Holy well, Curraghakimikeen, Co. Limerick
Co. Limerick |
Holy Sites & Wells
Some holy wells in Ireland are still garlanded with offerings, visited on pattern days, and bound up in local memory stretching back generations.
The spring at Curraghakimikeen in County Limerick is not one of those. What makes it quietly striking is precisely what it lacks: the traditions, the stories, even the memory of why people stopped coming. It sits in a valley, a modest spring with a hawthorn bush beside it, and almost nothing else to explain what it once was.
The folklorist Caoimhín Ó Danachair recorded what little survives in 1955, drawing on the Ordnance Survey Name Books compiled around 1840. The earlier surveyors had noted the well under the name Tobernagommaun, which is the form that appeared on their maps, and they described it plainly: a spring in a valley, a hawthorn nearby.
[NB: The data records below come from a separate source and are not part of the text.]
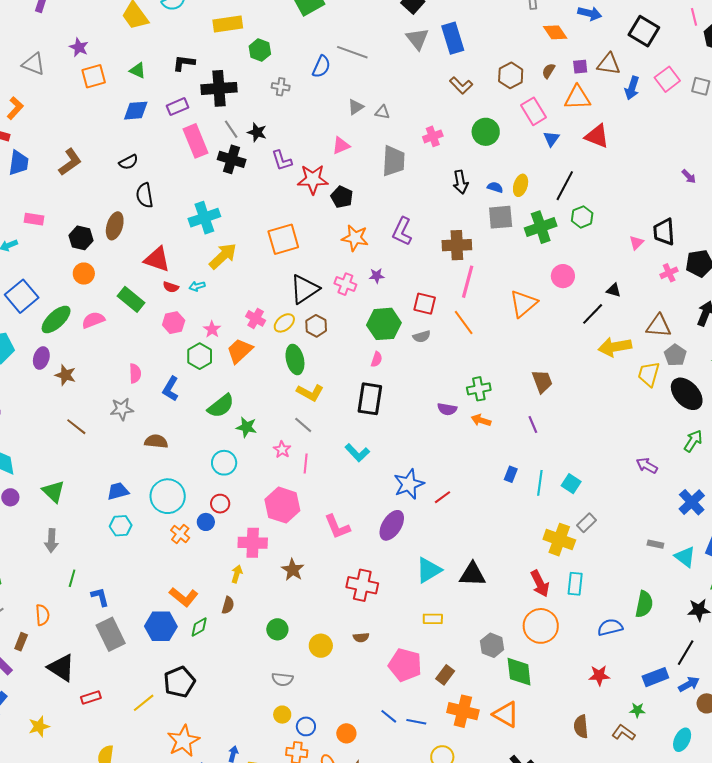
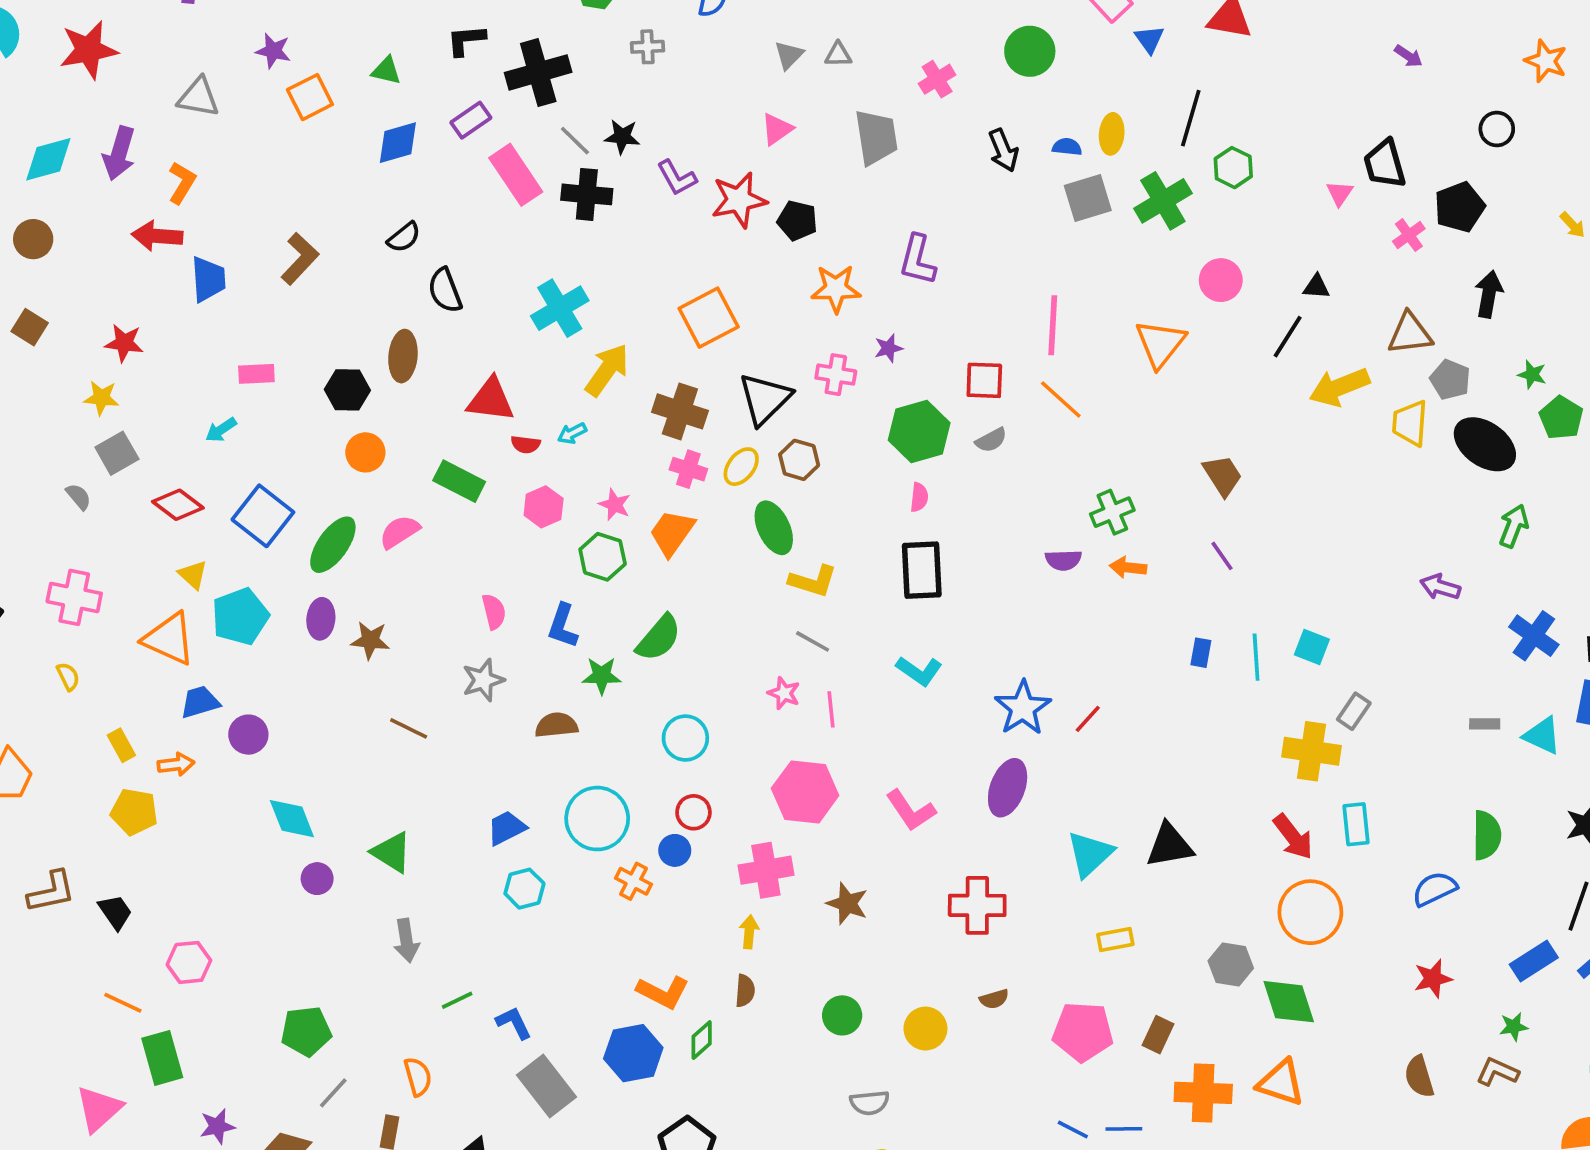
brown cross: (457, 245) -> (680, 411), moved, turned 32
green star: (246, 427) -> (602, 676), moved
green line: (72, 578) -> (457, 1000), turned 60

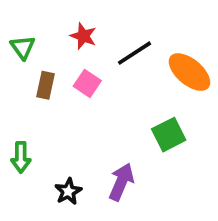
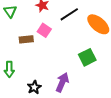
brown rectangle: (45, 85) -> (26, 39), moved, turned 72

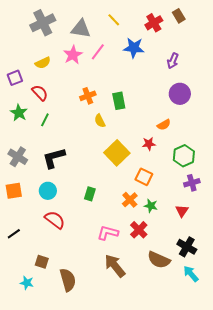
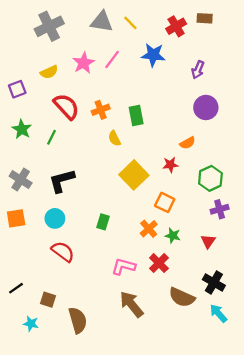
brown rectangle: (179, 16) -> (205, 18), turned -56
gray triangle: (81, 29) -> (102, 22), moved
red semicircle: (40, 93) -> (66, 106), moved, size x1.4
black line: (14, 234) -> (16, 288), moved

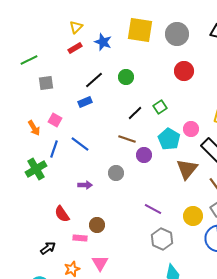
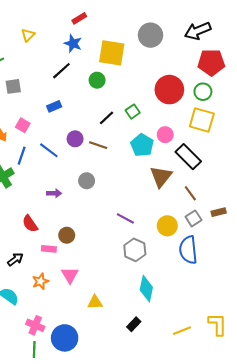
yellow triangle: (76, 27) -> (28, 35), moved
yellow square: (140, 30) -> (112, 53), moved
red rectangle: (75, 48) -> (79, 18), moved
red circle: (184, 71) -> (169, 90), moved, size x1.4
black line: (94, 80) -> (61, 71), moved
purple circle: (144, 155) -> (75, 139), moved

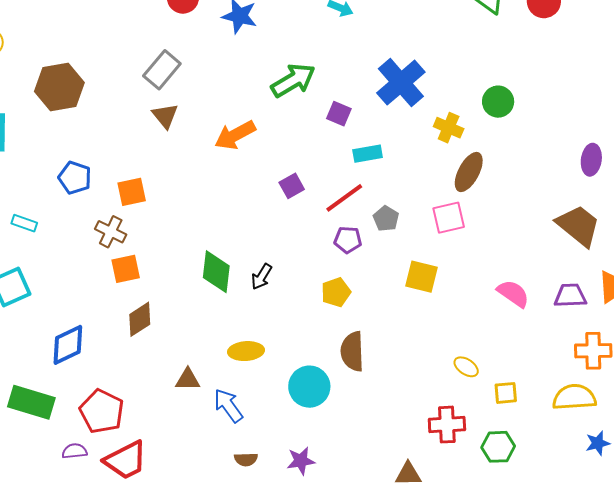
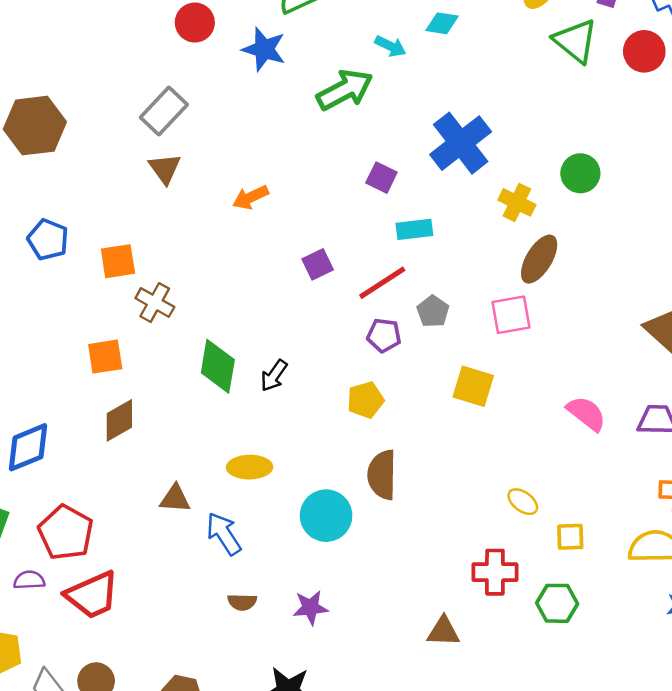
green arrow: (293, 80) -> (345, 90), moved
orange arrow: (235, 135) -> (251, 197), size x0.7
brown cross: (111, 232) -> (155, 303), moved

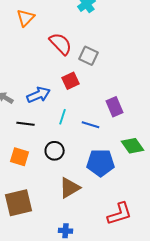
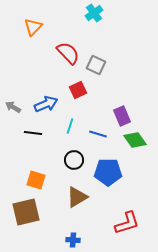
green diamond: (133, 146) -> (135, 140), moved
black circle: (55, 151) -> (74, 160), moved
orange square: (20, 157) -> (36, 180), moved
Hawthorn trees are a common feature of sacred springs across Ireland, associated in folk tradition with the boundary between the ordinary world and something older, and their presence beside a well was often taken as a marker of spiritual significance. The Name Books entry acknowledged that the site had been considered holy in earlier times, but even then the reason for its abandonment was unknown. By the time Ó Danachair was gathering material a century later, no tradition survived at all. The well had slipped entirely out of local knowledge.
The site lies in Curraghakimikeen townland in County Limerick, though reaching the precise location requires some patience with both the landscape and the maps. The 1840 Ordnance Survey sheets are the most useful reference for plotting where Tobernagommaun once appeared, and the first edition OS maps are freely available through the Irish Historical Maps viewer online. The well is a spring rather than a constructed feature, so there may be little visible to distinguish it beyond the lie of the ground and, if the hawthorn is still standing, the tree itself. Visiting in late spring, when hawthorn is in blossom, makes any such tree easier to identify and, given the association between the species and liminal or sacred places in Irish tradition, lends the site a certain atmosphere even in the absence of anything more to say about it.